John Steinbeck’s “kind of second heaven” – the sliver of planet earth that God supposedly decided to set aside for himself – Georgia really is as beautiful and diverse as people make it out to be.
In the north, the dramatic peaks of the Greater Caucasus form a natural land border with Russia, giving way to the fertile Alazani Valley and a semi-desert moonscape of rainbow hills, hoodoos and mud volcanoes in the south. And that’s just the east. On the western side, clutches of tea bushels and swathes of ancient Colchic forest thrive on mineral-rich soils and humid air, cascading down to the volcanic landscapes in the foothills of the Lesser Caucasus and culminating with the magnetic-sand beaches on the Black Sea Coast.

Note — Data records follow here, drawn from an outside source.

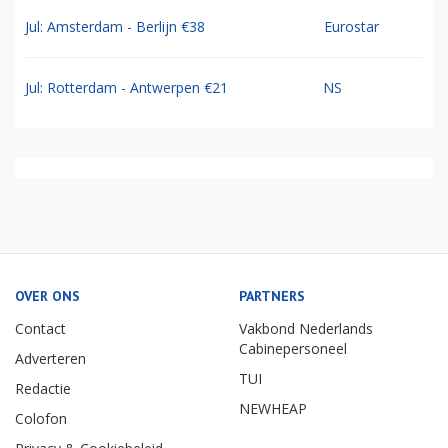
Jul: Amsterdam - Berlijn €38
Eurostar
Jul: Rotterdam - Antwerpen €21
NS
OVER ONS
PARTNERS
Contact
Vakbond Nederlands
Cabinepersoneel
Adverteren
TUI
Redactie
NEWHEAP
Colofon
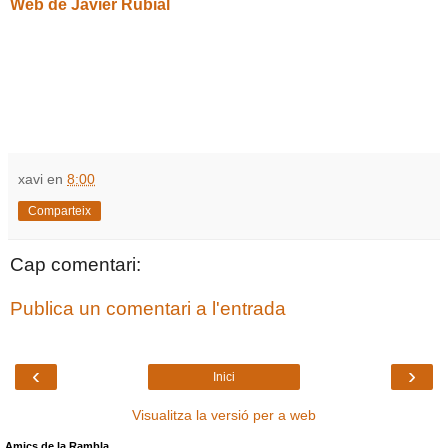
Web de Javier Rubial
xavi
en
8:00
Comparteix
Cap comentari:
Publica un comentari a l'entrada
‹
›
Inici
Visualitza la versió per a web
Amics de la Rambla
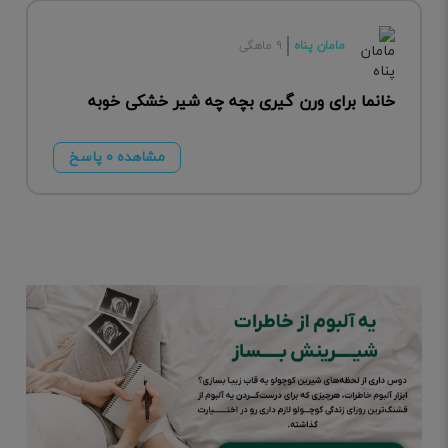
مامان پناه
۹ ماهگی
خانما برای ورن گیری بچه چه شیر خشکی خوبه
مشاهده ۰ پاسخ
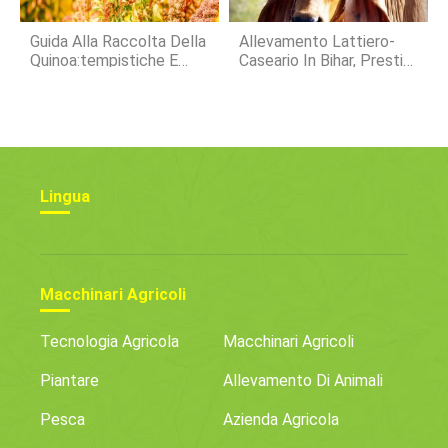
Guida Alla Raccolta Della
Allevamento Lattiero-
Quinoa:tempistiche E
Caseario In Bihar, Prestiti,
Migliori Pratiche
Sussidi, Schemi
Lingua
Macchinari Agricoli
Tecnologia Agricola
Macchinari Agricoli
Piantare
Allevamento Di Animali
Pesca
Azienda Agricola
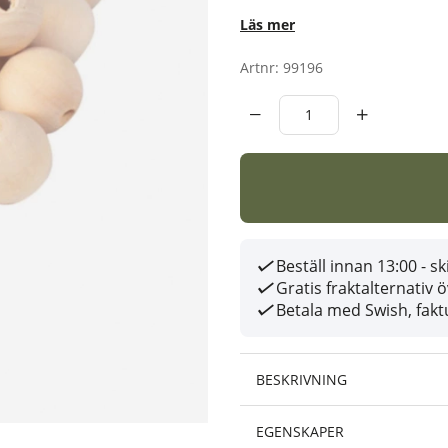
Läs mer
Artnr:
99196
Beställ innan 13:00 - 
Gratis fraktalternativ 
Betala med Swish, faktu
BESKRIVNING
EGENSKAPER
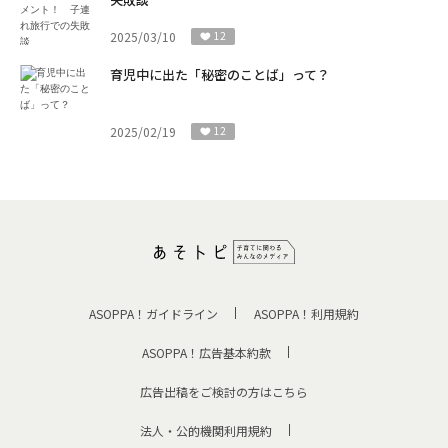
2025/03/10
12
育児中に出た「秘密のことば」って？
2025/02/19
12
ASOPPA！ガイドライン
ASOPPA！利用規約
ASOPPA！広告基本約款
広告出稿をご検討の方はこちら
法人・公的機関利用規約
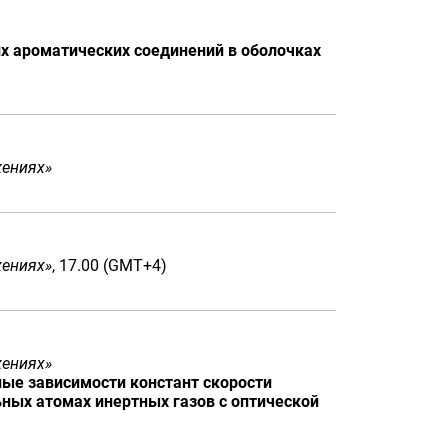
 ароматических соединений в оболочках
жениях»
жениях»
, 17.00 (GMT+4)
жениях»
ые зависимости констант скорости
ных атомах инертных газов с оптической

From the ‘Georgian Arctic’ to the ‘Georgian Dolomites’ and the ‘Riviera of the Caucasus’, there’s a little bit of everything in Georgia!
Having lived in the country for over five years and travelled from top to bottom several times over, I have been lucky enough to visit all 69 municipalities. I have seen and experienced almost everything Georgia has to offer – well, almost!
This mega list brings together my favourite Georgia destinations, including must-sees and alternatives for every season and every interest. These are all places that I have personally visited, researched extensively and written about. Links to my in-depth destination guides are included below for most of the locations mentioned.
Put it all together: See my Georgia Itinerary for recommended transport routes, my Georgia Road Trip Itinerary for a flexible self-drive option, and my Georgia Travel Guide for more essential trip planning tips.
Looking for even more Georgia inspiration? Sign up here to get a free copy of my 25-page ebook, 365 Things to Do in Georgia:
Please note: This post contains affiliate links, meaning I may earn a commission if you make a purchase by clicking a link (at no extra cost to you). Learn more.
Many of the places on this list are featured in my video, ‘Two Years in Georgia’. I made this compilation back in February 2022 to celebrate my two-year Georgia anniversary.
Map of places to visit in Georgia
Click the map of Georgia below to open an interactive version in Google Maps. You can then click on any city or place and find the link to my corresponding blog post.
Top 10 places to visit in Georgia right now
Some of these destinations are perennial favourites, while for others there is a special reason to visit in 2025.
1. Tbilisi: Georgia’s captivating capital city
No visit to Georgia is complete without spending a least a couple of days in Tbilisi. The city’s history dates back to at least the 6th century and its position at the geographical and figurative crossroads of East and West has meant it has always found a way to incorporate the best of both worlds.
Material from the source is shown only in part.